El Real Madrid estudia el regreso de Jose Mourinho ante la crisis en el vestuario y la presión sobre Arbeloa; el portugués sería la figura capaz de imponer dominio y resultados en el banquillo.
La realidad del Real Madrid no es solo lo que se ve en el césped. El vestuario atraviesa una etapa tensa y la dirección está buscando una figura que imponga autoridad desde el primer día. En ese contexto, el nombre de Jose Mourinho vuelve a sonar con fuerza como la opción que podría cambiar el rumbo del equipo. Según MARCA, el regreso del portugués al Santiago Bernabéu está más cercano de lo que parecía y parece haber dejado atrás a otros técnicos que habían entrado en la órbita en las últimas semanas.

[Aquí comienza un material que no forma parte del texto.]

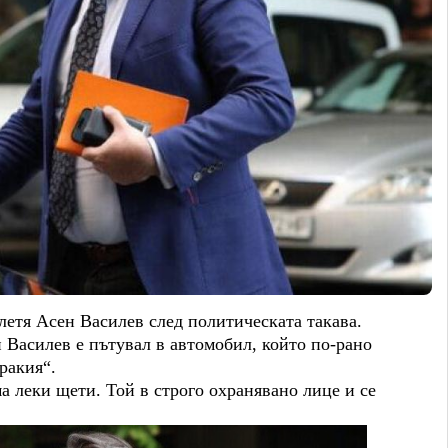
етя Асен Василев след политическата такава.
 Василев е пътувал в автомобил, който по-рано
Тракия“.
ма леки щети. Той в строго охранявано лице и се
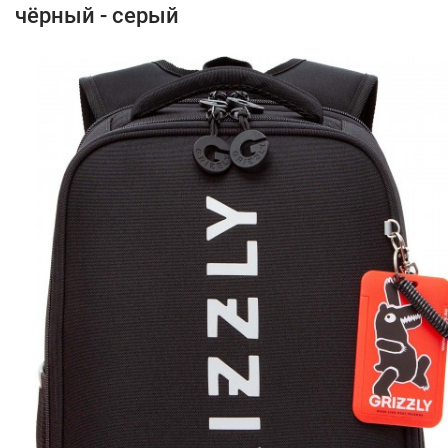
чёрный - серый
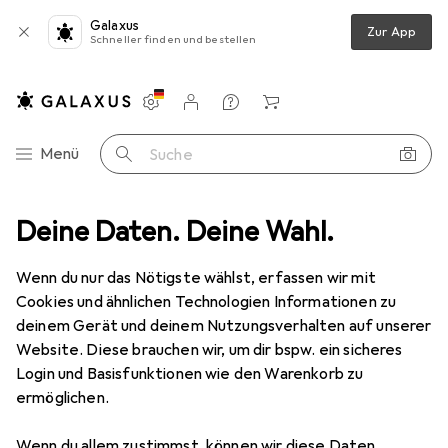
Galaxus
Zur App
Schneller finden und bestellen
Einstellungen
Kundenkonto
Vergleichslisten
Merklisten
Warenkorb
Navigation nach Kategorien
Menü
Suche
herheit
Deine Daten. Deine Wahl.
Spanngurt + Ladungssicherung
LAS Spanngurt Ratsche
Wenn du nur das Nötigste wählst, erfassen wir mit
Cookies und ähnlichen Technologien Informationen zu
4 Bilder
deinem Gerät und deinem Nutzungsverhalten auf unserer
Website. Diese brauchen wir, um dir bspw. ein sicheres
EUR
13,99
Login und Basisfunktionen wie den Warenkorb zu
LAS
Spanngurt Ratsche
ermöglichen.
Preis in EUR inkl. MwSt.
Wenn du allem zustimmst, können wir diese Daten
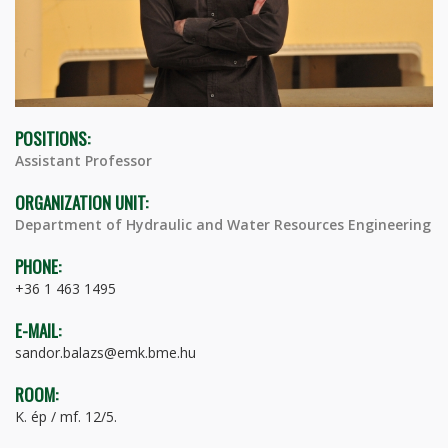
POSITIONS:
Assistant Professor
ORGANIZATION UNIT:
Department of Hydraulic and Water Resources Engineering
PHONE:
+36 1 463 1495
E-MAIL:
sandor.balazs@emk.bme.hu
ROOM:
K. ép / mf. 12/5.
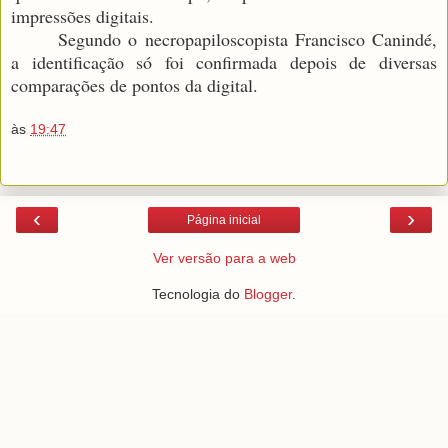
impressões digitais.
Segundo o necropapiloscopista Francisco Canindé,
a identificação só foi confirmada depois de diversas
comparações de pontos da digital.
às
19:47
‹
›
Página inicial
Ver versão para a web
Tecnologia do
Blogger
.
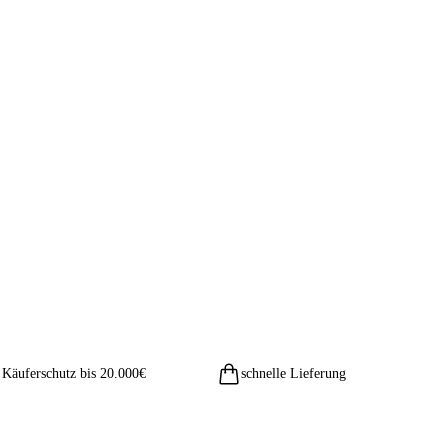
Käuferschutz bis 20.000€
schnelle Lieferung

La dirección quiere a alguien con carácter, experiencia y capacidad para calmar tensiones y recuperar la confianza dentro de la plantilla. En corto, buscan a un perfil que transmita seguridad y resultados, y Mourinho aparece como la opción elegida por Florentino Pérez.
Mourinho, que ya dejó huella en el Real Madrid entre 2010 y 2013, sabe lo que es ponerse al frente de una casa tan exigente. En aquel periodo, el club logró varios títulos nacionales y, si bien no logró conquistar el sueño europeo, sí dejó una marca de identidad que todavía se recuerda entre aficionados y jugadores.
Para la dirección del club, aquel ciclo fue clave para devolver la competitividad y sentar las bases de lo que vendría después. Ahora, con el vestuario en plena efervescencia, ven en él a la figura capaz de ordenar un grupo que necesita claridad y una voz autorizada.
Mientras tanto, Mourinho continúa ligado al Benfica, aunque su futuro en Portugal parece estar en revisión. En la rueda de prensa previa al partido ante Estoril, el técnico reconoció haber recibido una oferta formal de renovación por parte del club luso, pero dejó claro que aún no ha tomado ninguna decisión definitiva y que no ha habido conversaciones con el Real Madrid.
"El miércoles mi representante recibió la oferta y preferí esperar", afirmó, y añadió que, de momento, no existe contacto con el club blanco. Aun así, dejó entrever que las próximas jornadas serán determinantes y que existe un periodo acordado entre ambas partes para analizar la situación y decidir si continúa en Benfica o emprende una nueva etapa en otro destino.
Además, mostró respeto hacia Florentino Pérez y dejó entrever afinidad con Arbeloa, compañero de vestuario en el pasado madridista. En España se comenta que la posible salida de Mourinho desde Benfica no sería un obstáculo insalvable para el Real Madrid, y que la posible compensación económica por romper el contrato podría ser un detalle menor dentro de una negociación más amplia si existe un acuerdo favorable para todas las partes.
En estas circunstancias, todo apunta a que el regreso del portugués al Bernabéu está cada vez más cerca, a falta de un anuncio oficial.
Si se llega a materializar, sería un cambio de gran calado para el club. No se trataría solo de un técnico más, sino de un dirigente que ya conoce la casa, las exigencias del Bernabéu y la presión mediática que conlleva dirigir a uno de los clubes con más historia del fútbol mundial.
La llegada de Mourinho podría reconfigurar la dinámica del vestuario, la relación con jugadores clave como Arbeloa y la planificación deportiva para el próximo curso.
En definitiva, un movimiento que podría acelerar la etapa de reconstrucción interna que el Madrid necesita para competir al máximo nivel tanto en LaLiga como en las competiciones internacionales que todos esperan volver a conquistar.